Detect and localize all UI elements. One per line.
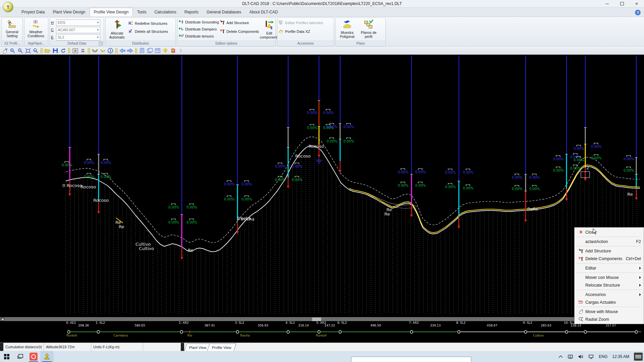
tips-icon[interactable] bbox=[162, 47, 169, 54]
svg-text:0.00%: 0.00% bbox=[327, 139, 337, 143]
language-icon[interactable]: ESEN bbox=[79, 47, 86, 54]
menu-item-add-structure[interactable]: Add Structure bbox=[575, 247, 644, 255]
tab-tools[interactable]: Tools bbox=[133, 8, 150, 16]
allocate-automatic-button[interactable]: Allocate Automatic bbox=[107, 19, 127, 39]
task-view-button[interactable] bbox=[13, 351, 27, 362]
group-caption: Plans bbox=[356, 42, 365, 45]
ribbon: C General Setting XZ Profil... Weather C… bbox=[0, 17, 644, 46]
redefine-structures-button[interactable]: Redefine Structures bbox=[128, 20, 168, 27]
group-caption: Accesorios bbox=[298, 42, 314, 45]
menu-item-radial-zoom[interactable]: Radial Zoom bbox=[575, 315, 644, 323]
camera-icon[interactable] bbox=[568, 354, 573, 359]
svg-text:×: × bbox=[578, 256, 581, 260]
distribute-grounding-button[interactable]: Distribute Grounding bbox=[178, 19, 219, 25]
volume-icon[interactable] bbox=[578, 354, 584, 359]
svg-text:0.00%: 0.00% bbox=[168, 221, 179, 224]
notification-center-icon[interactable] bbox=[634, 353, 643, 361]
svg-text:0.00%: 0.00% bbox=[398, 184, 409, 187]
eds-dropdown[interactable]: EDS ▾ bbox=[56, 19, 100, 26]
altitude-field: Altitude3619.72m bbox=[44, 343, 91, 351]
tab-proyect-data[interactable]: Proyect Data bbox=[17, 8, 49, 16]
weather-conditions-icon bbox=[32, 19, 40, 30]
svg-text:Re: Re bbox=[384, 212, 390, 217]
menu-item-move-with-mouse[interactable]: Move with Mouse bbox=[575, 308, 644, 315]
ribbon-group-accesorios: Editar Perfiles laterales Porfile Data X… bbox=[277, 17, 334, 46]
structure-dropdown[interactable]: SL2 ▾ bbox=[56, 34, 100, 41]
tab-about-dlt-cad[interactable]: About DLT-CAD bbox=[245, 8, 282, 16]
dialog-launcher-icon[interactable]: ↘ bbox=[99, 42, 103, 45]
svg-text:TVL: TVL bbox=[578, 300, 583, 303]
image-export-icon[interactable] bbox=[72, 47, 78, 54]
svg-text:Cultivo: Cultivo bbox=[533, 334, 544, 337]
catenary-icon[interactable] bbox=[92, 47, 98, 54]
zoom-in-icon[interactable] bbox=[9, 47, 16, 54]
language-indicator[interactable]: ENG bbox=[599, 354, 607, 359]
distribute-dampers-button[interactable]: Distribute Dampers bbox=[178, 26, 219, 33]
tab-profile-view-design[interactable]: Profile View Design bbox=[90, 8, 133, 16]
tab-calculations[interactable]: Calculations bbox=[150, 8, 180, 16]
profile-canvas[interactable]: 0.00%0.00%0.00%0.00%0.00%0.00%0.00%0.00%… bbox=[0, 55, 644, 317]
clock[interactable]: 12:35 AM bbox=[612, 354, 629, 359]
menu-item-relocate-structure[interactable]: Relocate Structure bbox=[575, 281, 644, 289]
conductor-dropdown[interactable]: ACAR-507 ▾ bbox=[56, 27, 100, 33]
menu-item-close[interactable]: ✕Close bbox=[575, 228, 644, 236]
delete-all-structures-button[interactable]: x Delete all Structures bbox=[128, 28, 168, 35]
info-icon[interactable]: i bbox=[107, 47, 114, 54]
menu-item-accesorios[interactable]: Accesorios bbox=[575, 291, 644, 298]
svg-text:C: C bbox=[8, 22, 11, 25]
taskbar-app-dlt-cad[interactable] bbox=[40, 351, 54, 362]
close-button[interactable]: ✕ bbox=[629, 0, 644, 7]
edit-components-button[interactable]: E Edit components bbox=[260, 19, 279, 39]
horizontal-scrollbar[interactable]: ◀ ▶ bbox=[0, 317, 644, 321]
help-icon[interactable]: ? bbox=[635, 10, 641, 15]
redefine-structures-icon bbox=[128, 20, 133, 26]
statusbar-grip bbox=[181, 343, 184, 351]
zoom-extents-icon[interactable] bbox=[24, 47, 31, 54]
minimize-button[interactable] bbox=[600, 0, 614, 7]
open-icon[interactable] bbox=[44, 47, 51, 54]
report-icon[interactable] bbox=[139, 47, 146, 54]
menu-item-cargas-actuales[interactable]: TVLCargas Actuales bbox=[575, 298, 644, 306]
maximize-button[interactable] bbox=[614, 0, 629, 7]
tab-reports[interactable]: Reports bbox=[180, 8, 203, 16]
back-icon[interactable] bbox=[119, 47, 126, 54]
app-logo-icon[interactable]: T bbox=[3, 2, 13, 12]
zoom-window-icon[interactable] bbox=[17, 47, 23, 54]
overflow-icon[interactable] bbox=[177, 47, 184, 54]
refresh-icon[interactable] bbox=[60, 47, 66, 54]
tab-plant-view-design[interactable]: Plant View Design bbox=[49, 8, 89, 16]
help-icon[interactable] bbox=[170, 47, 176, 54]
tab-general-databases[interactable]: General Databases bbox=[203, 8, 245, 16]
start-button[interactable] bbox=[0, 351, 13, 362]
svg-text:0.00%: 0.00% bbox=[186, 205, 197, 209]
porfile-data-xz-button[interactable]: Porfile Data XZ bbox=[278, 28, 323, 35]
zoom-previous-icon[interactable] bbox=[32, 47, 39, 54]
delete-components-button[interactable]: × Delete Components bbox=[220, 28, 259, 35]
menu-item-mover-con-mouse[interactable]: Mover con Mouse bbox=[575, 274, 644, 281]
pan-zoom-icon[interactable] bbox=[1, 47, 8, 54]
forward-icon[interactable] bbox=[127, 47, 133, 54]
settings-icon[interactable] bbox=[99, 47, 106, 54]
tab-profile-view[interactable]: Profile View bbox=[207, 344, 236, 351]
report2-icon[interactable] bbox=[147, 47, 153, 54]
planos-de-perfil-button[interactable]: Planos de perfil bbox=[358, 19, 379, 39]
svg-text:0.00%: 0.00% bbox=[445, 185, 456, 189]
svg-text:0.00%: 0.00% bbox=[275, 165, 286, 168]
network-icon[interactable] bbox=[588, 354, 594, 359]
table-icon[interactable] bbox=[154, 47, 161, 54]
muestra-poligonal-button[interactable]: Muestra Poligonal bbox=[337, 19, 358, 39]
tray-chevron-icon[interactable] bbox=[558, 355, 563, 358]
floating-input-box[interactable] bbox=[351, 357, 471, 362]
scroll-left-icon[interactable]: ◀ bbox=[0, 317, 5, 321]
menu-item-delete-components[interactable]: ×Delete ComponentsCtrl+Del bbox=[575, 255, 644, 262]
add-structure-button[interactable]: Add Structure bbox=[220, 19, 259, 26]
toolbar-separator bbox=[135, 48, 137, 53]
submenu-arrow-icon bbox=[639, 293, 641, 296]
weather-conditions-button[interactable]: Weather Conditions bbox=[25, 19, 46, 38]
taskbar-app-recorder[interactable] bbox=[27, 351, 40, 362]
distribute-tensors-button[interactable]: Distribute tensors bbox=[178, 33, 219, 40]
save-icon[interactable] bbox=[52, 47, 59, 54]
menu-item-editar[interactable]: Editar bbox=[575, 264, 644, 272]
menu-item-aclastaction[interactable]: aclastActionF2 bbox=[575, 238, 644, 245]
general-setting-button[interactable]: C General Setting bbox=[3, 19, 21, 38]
━━━━━━━━━━━━━━━━━━━━━━━━━━━━━━
=== Task to complete ===
Pull out each line of the listing that holds the string "language".

=== Your solution ===
language-icon[interactable]: ESEN bbox=[79, 47, 86, 54]
language-indicator[interactable]: ENG bbox=[599, 354, 607, 359]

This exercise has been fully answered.